## THE TASK
Please report how many lines below contain "people", writing nothing except the number.

(DATA IN THIS EXERCISE begins)

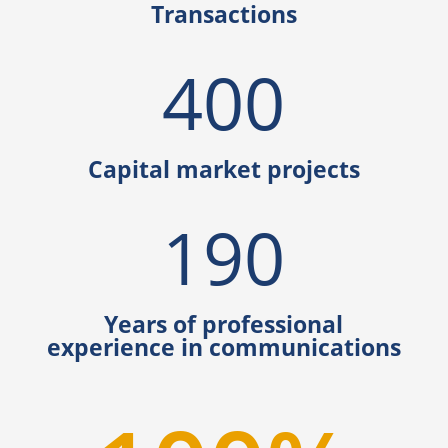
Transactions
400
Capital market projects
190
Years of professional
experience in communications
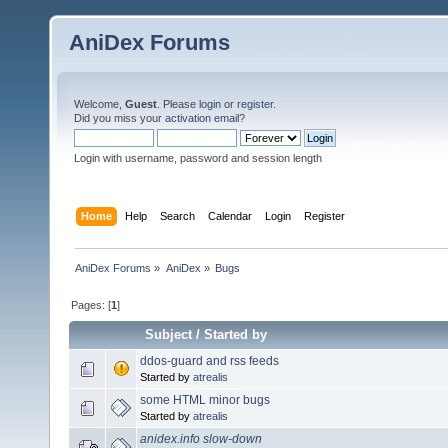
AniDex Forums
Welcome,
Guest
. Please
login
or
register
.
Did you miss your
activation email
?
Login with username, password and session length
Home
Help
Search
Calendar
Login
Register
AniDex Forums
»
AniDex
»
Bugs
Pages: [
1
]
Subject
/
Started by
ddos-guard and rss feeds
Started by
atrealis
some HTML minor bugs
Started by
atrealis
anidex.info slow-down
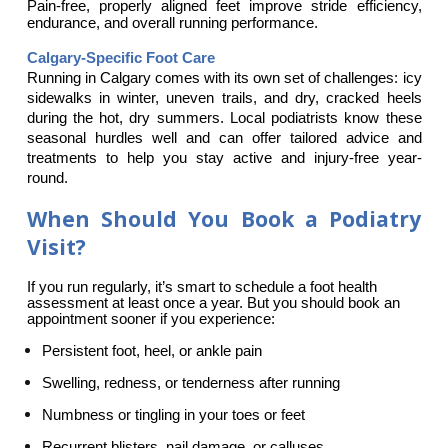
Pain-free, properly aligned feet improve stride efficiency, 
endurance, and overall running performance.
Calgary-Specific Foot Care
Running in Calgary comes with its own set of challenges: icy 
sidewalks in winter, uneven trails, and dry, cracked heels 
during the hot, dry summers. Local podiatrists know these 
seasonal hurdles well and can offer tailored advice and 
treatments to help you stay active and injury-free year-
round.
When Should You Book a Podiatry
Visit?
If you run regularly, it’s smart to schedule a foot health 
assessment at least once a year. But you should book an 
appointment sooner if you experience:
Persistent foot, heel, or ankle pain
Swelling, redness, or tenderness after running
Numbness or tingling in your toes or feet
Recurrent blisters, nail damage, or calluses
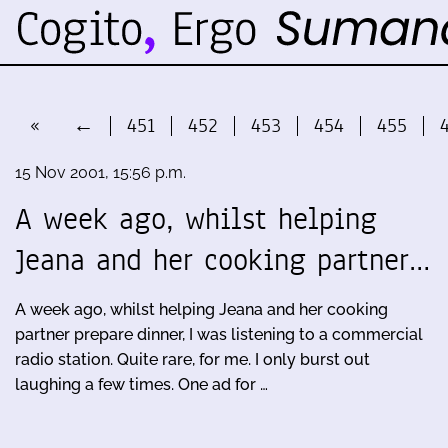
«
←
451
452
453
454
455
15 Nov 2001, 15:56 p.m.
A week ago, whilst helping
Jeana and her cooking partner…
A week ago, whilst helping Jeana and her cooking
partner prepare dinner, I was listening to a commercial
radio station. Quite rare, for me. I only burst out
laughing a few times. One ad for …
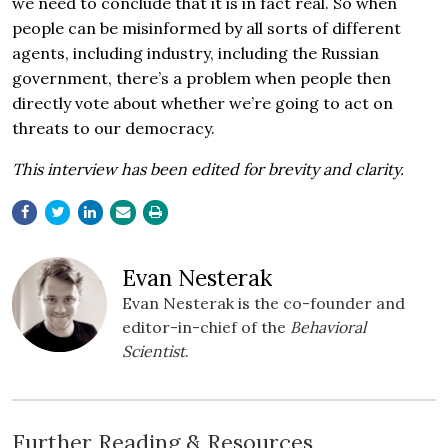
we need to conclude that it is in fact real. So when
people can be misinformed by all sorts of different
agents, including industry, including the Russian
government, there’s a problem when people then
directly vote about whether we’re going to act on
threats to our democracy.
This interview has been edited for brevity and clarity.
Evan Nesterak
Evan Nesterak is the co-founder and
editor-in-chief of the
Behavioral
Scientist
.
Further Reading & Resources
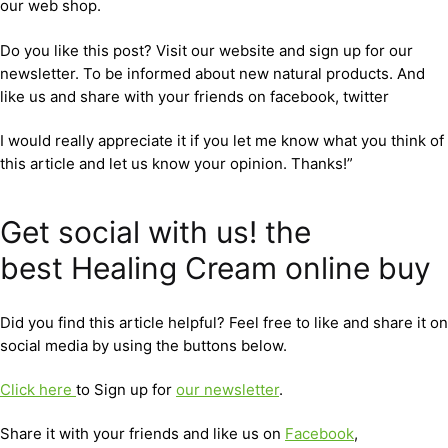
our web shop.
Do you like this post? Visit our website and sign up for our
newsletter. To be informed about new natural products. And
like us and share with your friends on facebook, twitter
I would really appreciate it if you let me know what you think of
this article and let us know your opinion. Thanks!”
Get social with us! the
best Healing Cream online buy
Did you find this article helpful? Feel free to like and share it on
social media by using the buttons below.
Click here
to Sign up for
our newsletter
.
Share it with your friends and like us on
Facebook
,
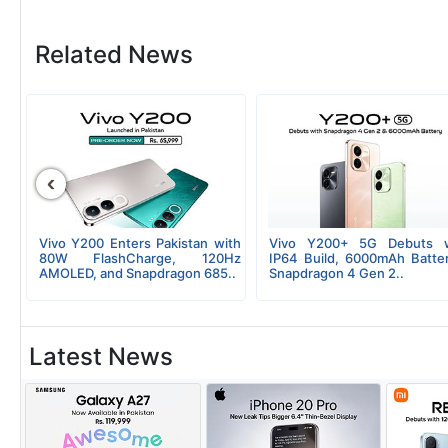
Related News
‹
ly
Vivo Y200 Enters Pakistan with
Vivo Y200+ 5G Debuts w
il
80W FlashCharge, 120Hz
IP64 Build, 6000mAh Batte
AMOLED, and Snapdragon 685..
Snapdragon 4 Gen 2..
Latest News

(DATA IN THIS EXERCISE ends)
(DATA IN THIS EXERCISE begins)

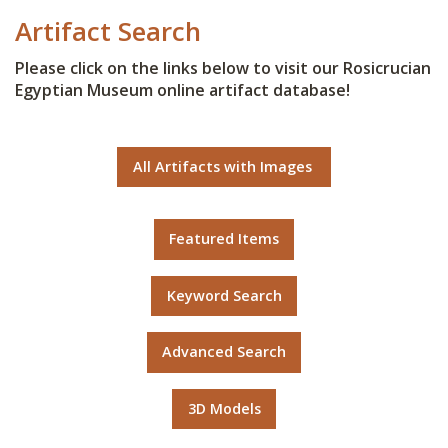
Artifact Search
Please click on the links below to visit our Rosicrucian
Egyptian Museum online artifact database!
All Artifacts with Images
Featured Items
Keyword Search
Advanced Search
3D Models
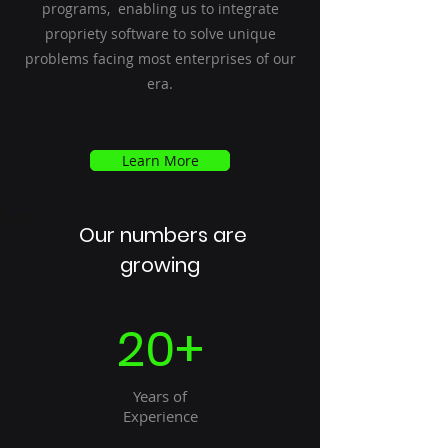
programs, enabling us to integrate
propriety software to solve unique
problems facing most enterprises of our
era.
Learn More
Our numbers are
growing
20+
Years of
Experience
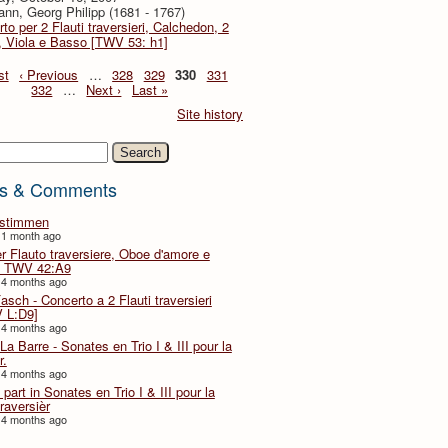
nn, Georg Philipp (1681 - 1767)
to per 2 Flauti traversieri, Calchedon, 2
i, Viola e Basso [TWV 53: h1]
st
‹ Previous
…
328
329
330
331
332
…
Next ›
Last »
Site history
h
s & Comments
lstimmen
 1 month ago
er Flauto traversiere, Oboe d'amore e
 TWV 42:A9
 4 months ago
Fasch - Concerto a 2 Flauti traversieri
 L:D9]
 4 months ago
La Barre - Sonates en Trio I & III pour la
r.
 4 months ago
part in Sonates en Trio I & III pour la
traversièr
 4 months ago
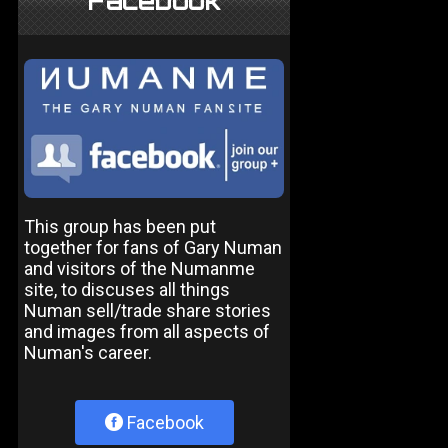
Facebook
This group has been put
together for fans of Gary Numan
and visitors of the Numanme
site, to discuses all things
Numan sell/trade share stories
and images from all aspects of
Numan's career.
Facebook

(DATA IN THIS EXERCISE ends)
(DATA IN THIS EXERCISE begins)

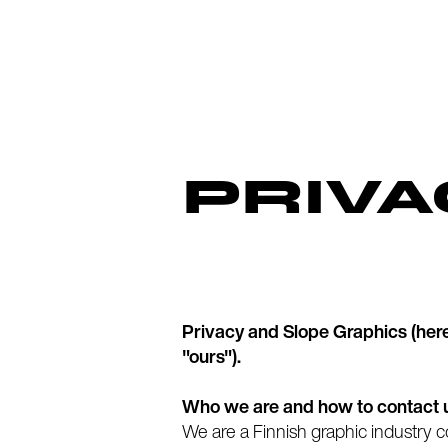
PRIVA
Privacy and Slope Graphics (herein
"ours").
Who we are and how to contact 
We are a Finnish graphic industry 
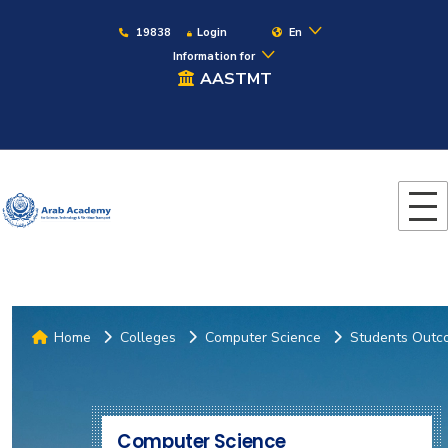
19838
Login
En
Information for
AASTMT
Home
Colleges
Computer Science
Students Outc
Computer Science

(DATA IN THIS EXERCISE ends)

## RESPONSE TO THE TASK
2